The ASA adopted its Statement on Principles for Alarm Management for Anesthesia Professionals at its annual meeting in October 2013.  The introduction to the Statement provides as follows:

As Anesthesia Professionals, we interact with many different types of monitors, machines, infusion pumps and other equipment; many of these devices have audible and/or visual alarms.  We rely on alarms to signal us when set parameters/ thresholds are violated and/or when a potentially abnormal situation has occurred.  A given alarm’s clinical usefulness depends on numerous factors including attributes of the patient (e.g., baseline clinical status and vital signs), the clinical situation at the time (e.g., anesthetic and procedural factors), the intended recipient(s) (e.g., experience, hearing acuity), unintended recipients (who may be distracted or worried), and the physical environment (e.g., noise and light levels).  Management of these alarms becomes challenging, especially in that we must rapidly discern when a trigger is trivial, meaningful or life threatening.

After five years of heading ECRI’s list of Top 10 Health Technology Hazards, missed alarms are now in the number two position.  “Missed alarms” include those occurring “when the condition is communicated to clinical staff, but not appropriately addressed—whether because staff fail to notice the alarm, choose to ignore an alarm that warrants a response, or otherwise respond incorrectly.”  Failing to notice or ignoring an alarm is often the result of the clinicians’ “alarm” or “alert fatigue.”  

Case Report 14-4 from the Anesthesia Quality Institute’s Anesthesia Incident Reporting System AQI-AIRS) defines alarm fatigue as “the process in which providers, exposed to excessive or irrelevant alarms and alerts, modify their responsiveness to alarms—from ignoring alarms to silencing them altogether.”

Anesthesiologists and nurse anesthetists rely on a panoply of monitors to care for their patients on the operating table and in the critical care unit.  One among many examples of the importance of these monitors in triggering life-saving actions comes from a 2014 Ohio malpractice case.  In Burk v. Fairfield Ambulatory Surgery Center, the premature release of a tourniquet placed for a Bier block caused a bolus of lidocaine to be introduced into the plaintiff’s system, which in turn caused her to suffer an arrhythmia and to stop breathing.  Although the blood pressure monitor, pulse oximeter and EKG all had alarms, none sounded, and the patient quickly coded.  She was resuscitated, intubated and transferred to the hospital, where she stayed for 23 days.  The patient sued the surgery center and the anesthesiologist and his group, citing numerous injuries, including cardiac arrest, anoxic brain injury, and memory and speech deficits.  The Ohio appellate court reversed the trial court’s denial of the defendants’ motion for summary judgment and sent the case back to the trial court.
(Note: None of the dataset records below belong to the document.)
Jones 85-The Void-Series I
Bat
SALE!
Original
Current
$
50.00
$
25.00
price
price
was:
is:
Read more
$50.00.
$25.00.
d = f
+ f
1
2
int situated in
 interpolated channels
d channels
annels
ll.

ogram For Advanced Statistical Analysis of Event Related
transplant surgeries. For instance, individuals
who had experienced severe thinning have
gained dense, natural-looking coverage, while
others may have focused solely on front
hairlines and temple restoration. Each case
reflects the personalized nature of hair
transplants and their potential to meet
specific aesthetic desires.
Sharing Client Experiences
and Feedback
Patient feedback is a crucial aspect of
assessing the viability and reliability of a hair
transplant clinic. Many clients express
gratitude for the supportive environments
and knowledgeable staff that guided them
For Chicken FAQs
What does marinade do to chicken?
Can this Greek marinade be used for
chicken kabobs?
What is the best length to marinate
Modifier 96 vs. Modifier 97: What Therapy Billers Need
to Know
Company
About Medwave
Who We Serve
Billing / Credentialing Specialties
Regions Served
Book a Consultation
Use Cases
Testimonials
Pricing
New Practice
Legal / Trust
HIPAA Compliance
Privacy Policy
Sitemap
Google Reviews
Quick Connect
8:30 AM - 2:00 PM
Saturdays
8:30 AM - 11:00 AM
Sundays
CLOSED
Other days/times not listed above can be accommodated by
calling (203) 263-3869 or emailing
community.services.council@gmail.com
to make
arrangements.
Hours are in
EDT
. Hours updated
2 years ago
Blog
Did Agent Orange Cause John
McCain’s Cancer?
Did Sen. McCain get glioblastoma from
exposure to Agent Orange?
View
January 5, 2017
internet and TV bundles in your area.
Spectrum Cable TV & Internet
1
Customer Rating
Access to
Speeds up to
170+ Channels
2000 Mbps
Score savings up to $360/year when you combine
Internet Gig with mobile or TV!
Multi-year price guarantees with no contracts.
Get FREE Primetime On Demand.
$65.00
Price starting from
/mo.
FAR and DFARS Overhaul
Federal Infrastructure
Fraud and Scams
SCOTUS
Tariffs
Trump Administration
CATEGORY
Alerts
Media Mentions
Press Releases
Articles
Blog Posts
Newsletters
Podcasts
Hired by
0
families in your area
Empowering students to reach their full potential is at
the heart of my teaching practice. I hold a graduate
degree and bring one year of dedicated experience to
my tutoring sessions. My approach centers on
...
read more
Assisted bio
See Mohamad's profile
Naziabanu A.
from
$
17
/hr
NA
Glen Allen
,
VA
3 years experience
The AQI-AIRS report cited above notes that “The problem of alarm fatigue results from clinical alarms systems functioning as screening rather than diagnostic studies, favoring sensitivity and negative predictive value over specificity and positive predictive value.  The zeal to detect and alarm for every potentially dangerous situation has ironically decreased patient safety by creating an epidemic of false-positive alarms leading to alarm fatigue.” and lists five scenarios showing alarm fatigue that will probably be familiar to many anesthesia professionals.  Some of these scenarios are:

1. Transferred patient from O.R. (kidney/pancreas transplant) to the ICU ... Nurses were busy attaching ECG leads while I packed up portable monitor.  SpO2 is 88 percent, no alarms sounding. O2 Sat number blinking red, but nobody is paying attention to it. Placed mask back on patient and encouraged him to breathe.  SpO2 back to 100 percent.
    
2.  Default alarm volumes on multiple anesthesia machines are found to have been set to the lowest (inaudible volume) value.
    
3. Attending is insisting that all alarms be disabled prior to giving an anesthetic on all cardiac patients.  Anesthesia technicians have been instructed to accomplish this.  I don’t feel this is safe.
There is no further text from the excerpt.